Listing 7-5: Handling All Exceptions When Explicitly Using JDO

 public void submit()    {    if (isViewReady())       {       try          {          service.commitTransaction();          service.beginTransaction();          setView(VIEW_CUSTOMERS_RESERVATIONS);          fireModelChangeNewData(VIEW_CHANGED);          }       catch (OptimisticReservationException e)          {          // start the transaction before handing exception off to GUI          service.beginTransaction();          MessageHandler.reportException(                ReservationClient.rcReservationClient, e);          // the rollback evicted old data          fireModelChangeNewData(DATA_CHANGED);          }       catch (JDOFatalException e)          {          MessageHandler.reportException(                ReservationClient.rcReservationClient, e);          MessageHandler.reportWarning(                ReservationClient.rcReservationClient, "Disconnecting");          disconnect();          }       catch (RuntimeException e)          {          MessageHandler.reportException(                ReservationClient.rcReservationClient, e);          }       }    } 

The handling in each catch block is different. When an OptimisticReservationException is caught, the code first starts a new transaction and then reports the situation to the user via a pop-up window. It then fires an event informing the application's JTable, which is listening, that the data has changed. When a JDOFatalException is caught, the code informs the user of the circumstances and of the subsequent disconnection from persistent data. In the case of all other runtime exceptions, which include all JDO exceptions other than the explicitly caught JDOFatalException, the code notifies the user and does nothing else.

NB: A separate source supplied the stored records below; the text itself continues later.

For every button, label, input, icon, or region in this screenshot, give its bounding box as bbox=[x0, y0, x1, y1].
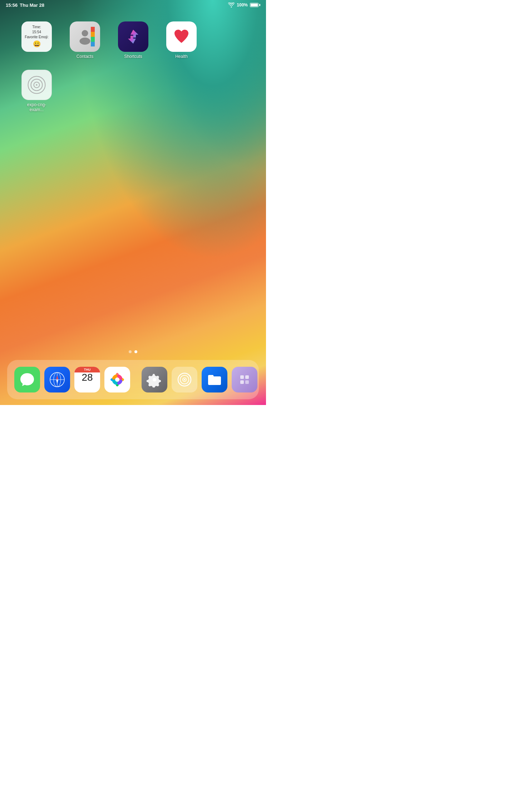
shortcuts-icon bbox=[118, 21, 148, 52]
page-dot-2[interactable] bbox=[134, 350, 137, 353]
contacts-icon bbox=[70, 21, 100, 52]
status-date: Thu Mar 28 bbox=[20, 3, 44, 8]
health-label: Health bbox=[175, 54, 188, 59]
expo-icon bbox=[21, 70, 52, 100]
svg-rect-5 bbox=[91, 42, 95, 46]
dock-settings[interactable] bbox=[142, 367, 167, 392]
status-bar: 15:56 Thu Mar 28 100% bbox=[0, 0, 266, 10]
dock-photos[interactable] bbox=[104, 367, 130, 392]
svg-rect-31 bbox=[240, 380, 244, 384]
dock-safari[interactable] bbox=[44, 367, 70, 392]
dock-calendar[interactable]: THU 28 bbox=[74, 367, 100, 392]
status-time: 15:56 bbox=[6, 3, 18, 8]
contacts-app[interactable]: Contacts bbox=[70, 21, 100, 59]
page-dots bbox=[129, 350, 137, 353]
wifi-icon bbox=[228, 3, 235, 8]
svg-point-9 bbox=[36, 84, 38, 86]
contacts-label: Contacts bbox=[77, 54, 93, 59]
svg-rect-29 bbox=[240, 375, 244, 379]
expo-app[interactable]: expo-cng-exam... bbox=[21, 70, 52, 112]
svg-point-24 bbox=[115, 377, 119, 382]
battery-percent: 100% bbox=[237, 3, 248, 8]
widget-line3: Favorite Emoji: bbox=[25, 35, 49, 40]
svg-rect-30 bbox=[245, 375, 249, 379]
svg-point-0 bbox=[82, 30, 88, 36]
health-icon bbox=[166, 21, 197, 52]
dock-files[interactable] bbox=[202, 367, 227, 392]
svg-point-28 bbox=[184, 379, 185, 380]
shortcuts-app[interactable]: Shortcuts bbox=[118, 21, 148, 59]
shortcuts-label: Shortcuts bbox=[124, 54, 142, 59]
dock: THU 28 bbox=[7, 360, 259, 399]
page-dot-1[interactable] bbox=[129, 350, 132, 353]
battery-icon bbox=[250, 3, 260, 7]
calendar-date: 28 bbox=[82, 372, 93, 382]
expo-label: expo-cng-exam... bbox=[21, 102, 52, 112]
widget-line1: Time: bbox=[32, 25, 41, 30]
svg-point-1 bbox=[80, 38, 90, 45]
health-app[interactable]: Health bbox=[166, 21, 197, 59]
svg-rect-2 bbox=[91, 27, 95, 32]
svg-rect-4 bbox=[91, 37, 95, 42]
dock-messages[interactable] bbox=[14, 367, 40, 392]
svg-rect-3 bbox=[91, 32, 95, 37]
dock-appstore[interactable] bbox=[172, 367, 197, 392]
app-grid: Time: 15:54 Favorite Emoji: 😀 Contacts bbox=[21, 21, 197, 112]
dock-unknown[interactable] bbox=[232, 367, 257, 392]
svg-rect-32 bbox=[245, 380, 249, 384]
widget: Time: 15:54 Favorite Emoji: 😀 bbox=[21, 21, 52, 52]
widget-emoji: 😀 bbox=[33, 40, 41, 49]
widget-app[interactable]: Time: 15:54 Favorite Emoji: 😀 bbox=[21, 21, 52, 59]
status-right: 100% bbox=[228, 3, 260, 8]
widget-line2: 15:54 bbox=[32, 30, 41, 35]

Listing 7-5 is intended to be illustrative rather than definitive. It illustrates three different catch-and-handle responses in an application data model that cannot throw exceptions to the code that calls it.

Catching All Exceptions When Implicitly Using JDO

A JDO exception may be thrown when the JDO API is explicitly called, but an exception can also arise from the transparent, implicit use of JDO in the application data class. To the widgets in the Swing app, it makes no difference. Any uncaught exceptions that arrive at the widget will cause problems in the Swing framework. As a result, the application data model for a Swing application must catch and handle all of the runtime exceptions that arise from using JDO implicitly.

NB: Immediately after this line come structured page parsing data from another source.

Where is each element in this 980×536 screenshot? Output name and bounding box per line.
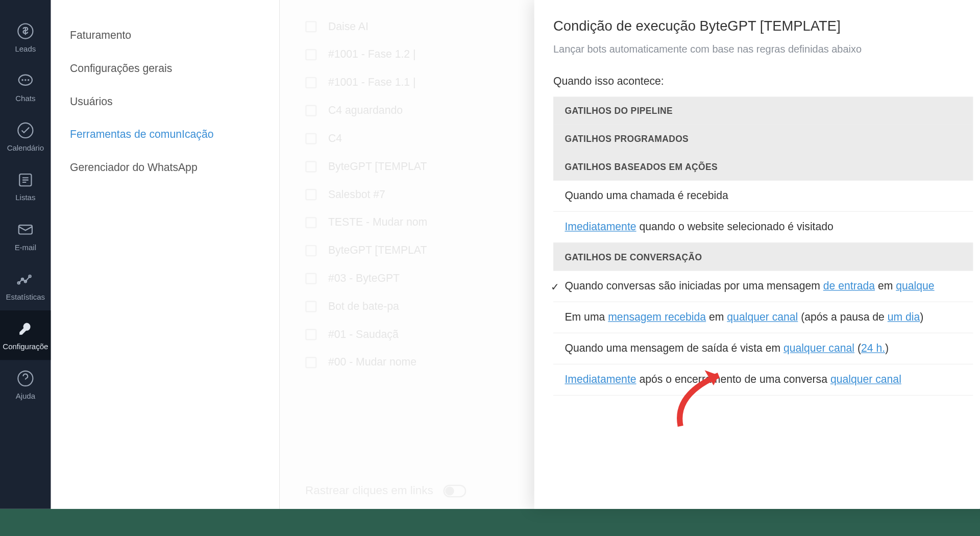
section-scheduled-triggers[interactable]: GATILHOS PROGRAMADOS: [553, 125, 973, 153]
settings-item-users[interactable]: Usuários: [51, 85, 279, 118]
link-any-channel-1[interactable]: qualque: [896, 280, 934, 292]
section-action-triggers[interactable]: GATILHOS BASEADOS EM AÇÕES: [553, 153, 973, 181]
trigger-call-received[interactable]: Quando uma chamada é recebida: [553, 181, 973, 212]
settings-sidebar: Faturamento Configurações gerais Usuário…: [51, 0, 280, 509]
rail-help[interactable]: Ajuda: [0, 360, 51, 409]
link-immediately-2[interactable]: Imediatamente: [565, 373, 636, 385]
list-icon: [16, 170, 35, 189]
main-content: Daise AI #1001 - Fase 1.2 | #1001 - Fase…: [280, 0, 979, 509]
check-circle-icon: [16, 121, 35, 140]
svg-point-3: [25, 80, 26, 80]
link-24h[interactable]: 24 h.: [861, 342, 885, 354]
svg-point-11: [29, 275, 31, 277]
dollar-icon: [16, 21, 35, 40]
trigger-conversation-closed[interactable]: Imediatamente após o encerramento de uma…: [553, 364, 973, 396]
link-any-channel-2[interactable]: qualquer canal: [727, 311, 798, 323]
link-any-channel-3[interactable]: qualquer canal: [783, 342, 854, 354]
when-label: Quando isso acontece:: [553, 75, 973, 88]
trigger-website-visited[interactable]: Imediatamente quando o website seleciona…: [553, 212, 973, 243]
help-icon: [16, 369, 35, 388]
svg-point-2: [22, 80, 22, 80]
mail-icon: [16, 220, 35, 239]
link-one-day[interactable]: um dia: [888, 311, 920, 323]
section-pipeline-triggers[interactable]: GATILHOS DO PIPELINE: [553, 96, 973, 125]
section-conversation-triggers[interactable]: GATILHOS DE CONVERSAÇÃO: [553, 243, 973, 271]
link-immediately[interactable]: Imediatamente: [565, 221, 636, 233]
rail-email[interactable]: E-mail: [0, 211, 51, 261]
settings-item-general[interactable]: Configurações gerais: [51, 52, 279, 85]
rail-label: Listas: [15, 193, 35, 202]
rail-label: Estatísticas: [6, 293, 45, 301]
rail-label: Chats: [15, 94, 35, 103]
rail-settings[interactable]: Configuraçõe: [0, 310, 51, 360]
nav-rail: Leads Chats Calendário Listas E-mail Est…: [0, 0, 51, 509]
panel-subtitle: Lançar bots automaticamente com base nas…: [553, 42, 910, 57]
rail-label: Ajuda: [16, 392, 35, 401]
rail-label: Calendário: [7, 144, 44, 153]
panel-title: Condição de execução ByteGPT [TEMPLATE]: [553, 18, 973, 34]
rail-stats[interactable]: Estatísticas: [0, 261, 51, 310]
rail-leads[interactable]: Leads: [0, 13, 51, 62]
rail-lists[interactable]: Listas: [0, 161, 51, 211]
svg-point-4: [28, 80, 29, 80]
stats-icon: [16, 270, 35, 288]
link-incoming[interactable]: de entrada: [823, 280, 875, 292]
trigger-outgoing-seen[interactable]: Quando uma mensagem de saída é vista em …: [553, 333, 973, 364]
settings-item-whatsapp[interactable]: Gerenciador do WhatsApp: [51, 152, 279, 185]
settings-item-billing[interactable]: Faturamento: [51, 19, 279, 52]
rail-calendar[interactable]: Calendário: [0, 112, 51, 161]
chat-icon: [16, 71, 35, 90]
checkmark-icon: ✓: [551, 281, 559, 294]
settings-item-communication[interactable]: Ferramentas de comunIcação: [51, 118, 279, 152]
rail-chats[interactable]: Chats: [0, 62, 51, 112]
svg-rect-7: [19, 225, 32, 234]
trigger-conversation-started[interactable]: ✓ Quando conversas são iniciadas por uma…: [553, 271, 973, 302]
execution-condition-panel: Condição de execução ByteGPT [TEMPLATE] …: [534, 0, 980, 509]
link-any-channel-4[interactable]: qualquer canal: [830, 373, 901, 385]
rail-label: E-mail: [15, 243, 36, 252]
trigger-message-received[interactable]: Em uma mensagem recebida em qualquer can…: [553, 302, 973, 333]
rail-label: Configuraçõe: [3, 342, 48, 351]
wrench-icon: [16, 319, 35, 338]
rail-label: Leads: [15, 44, 36, 53]
link-message-received[interactable]: mensagem recebida: [608, 311, 706, 323]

Listing 7-6 contains the getReservationDate method of the ReservationClientModel class. This method is called by the JTable when it needs the reservation date for a row at an indexed position. The exception handling code for this method is very similar to the exception handling code for the submit method shown in Listing 7-5.

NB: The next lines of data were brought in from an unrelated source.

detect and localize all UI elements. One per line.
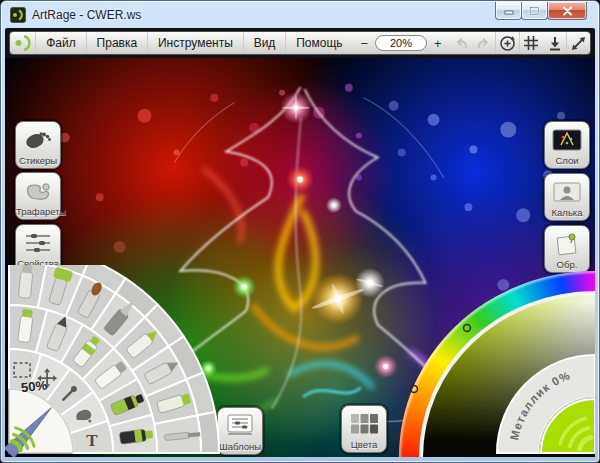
stickers-icon: [16, 126, 60, 154]
minimize-icon: [504, 6, 514, 15]
colors-label: Цвета: [342, 439, 386, 450]
stickers-label: Стикеры: [16, 155, 60, 166]
layers-button[interactable]: Слои: [544, 121, 590, 169]
settings-sliders-icon: [16, 229, 60, 257]
fullscreen-expand-icon: [571, 36, 586, 51]
layers-icon: [545, 126, 589, 154]
export-download-icon: [548, 36, 562, 51]
menu-item-tools[interactable]: Инструменты: [148, 32, 243, 54]
grid-button[interactable]: [520, 32, 543, 54]
tracing-photo-icon: [545, 178, 589, 206]
stencils-label: Трафареты: [16, 206, 60, 217]
zoom-out-button[interactable]: −: [353, 36, 375, 51]
luminance-marker[interactable]: [464, 325, 471, 332]
reference-button[interactable]: Обр.: [544, 225, 590, 273]
tracing-label: Калька: [545, 207, 589, 218]
svg-text:T: T: [86, 431, 98, 450]
text-icon: T: [86, 431, 98, 450]
fullscreen-button[interactable]: [567, 32, 590, 54]
tool-wheel-graphic: T: [5, 265, 220, 457]
canvas-area: Стикеры Трафареты Свойства: [5, 58, 595, 457]
redo-icon: [476, 36, 492, 50]
maximize-button[interactable]: [521, 2, 548, 20]
maximize-icon: [529, 6, 540, 16]
reset-rotation-button[interactable]: [496, 32, 519, 54]
hue-marker[interactable]: [411, 386, 418, 393]
stickers-button[interactable]: Стикеры: [15, 121, 61, 169]
menu-item-edit[interactable]: Правка: [87, 32, 148, 54]
tracing-button[interactable]: Калька: [544, 173, 590, 221]
artrage-window: ArtRage - CWER.ws: [0, 0, 600, 463]
artrage-logo-icon: [10, 32, 35, 54]
window-title: ArtRage - CWER.ws: [32, 8, 141, 22]
menu-item-help[interactable]: Помощь: [286, 32, 352, 54]
menu-bar: Файл Правка Инструменты Вид Помощь − 20%…: [9, 31, 591, 55]
app-icon: [10, 7, 26, 23]
grid-icon: [523, 35, 539, 51]
zoom-in-button[interactable]: +: [427, 36, 449, 51]
menu-item-view[interactable]: Вид: [244, 32, 286, 54]
layers-label: Слои: [545, 155, 589, 166]
tool-size-value[interactable]: 50%: [20, 378, 47, 396]
menu-row: Файл Правка Инструменты Вид Помощь − 20%…: [5, 28, 595, 58]
presets-button[interactable]: Шаблоны: [217, 407, 263, 455]
title-bar[interactable]: ArtRage - CWER.ws: [5, 2, 595, 28]
close-button[interactable]: [547, 2, 587, 20]
menu-item-file[interactable]: Файл: [36, 32, 86, 54]
reference-note-icon: [545, 230, 589, 258]
stencils-button[interactable]: Трафареты: [15, 172, 61, 220]
presets-icon: [218, 412, 262, 440]
reference-label: Обр.: [545, 259, 589, 270]
color-swatches-icon: [342, 410, 386, 438]
color-picker-overlay: Металлик 0%: [399, 271, 595, 457]
presets-label: Шаблоны: [218, 441, 262, 452]
export-button[interactable]: [543, 32, 566, 54]
reset-rotation-icon: [499, 35, 516, 52]
zoom-controls: − 20% +: [353, 32, 448, 54]
color-picker[interactable]: Металлик 0%: [399, 271, 595, 457]
colors-button[interactable]: Цвета: [341, 405, 387, 453]
undo-icon: [453, 36, 469, 50]
tool-picker-wheel[interactable]: T 50%: [5, 265, 220, 457]
redo-button[interactable]: [472, 32, 495, 54]
close-icon: [562, 6, 573, 16]
stencils-icon: [16, 177, 60, 205]
zoom-value-field[interactable]: 20%: [375, 35, 427, 51]
undo-button[interactable]: [449, 32, 472, 54]
minimize-button[interactable]: [495, 2, 522, 20]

Listing 7-6: Handling All Exceptions When Implicitly Using JDO

 Date getReservationDate(int index)    {    Date retv = null;    try       {       if (index >= 0 && index < numWeeks)          {          Week w = (Week) listOfWeeks.get(index);          retv = w.getStartOfWeek();          }       }    catch (JDOFatalException e)       {       MessageHandler.reportException(ReservationClient.rcReservationClient, e);       MessageHandler.reportWarning(             ReservationClient.rcReservationClient, "Disconnecting");       rcm.disconnect();       }    catch (RuntimeException e)       {       MessageHandler.reportException(ReservationClient.rcReservationClient, e);       }    return retv;    } 

Unlike the submit method, the try block in the getReservationDate method does not call JDO explicitly, nor does it call any methods that call JDO explicitly. Instead, JDO is called implicitly when the getStartOfWeek method is called. Because the weeks are persistent application data objects, enhancement-added code is called in the getStartOfWeek method. If you look in the Week class, you will find a simple accessor method that has one line of working code:

      return start; 

The implicit calls to JDO that support transparent persistence are added during the enhancement step. For that reason, they are not visible in the source.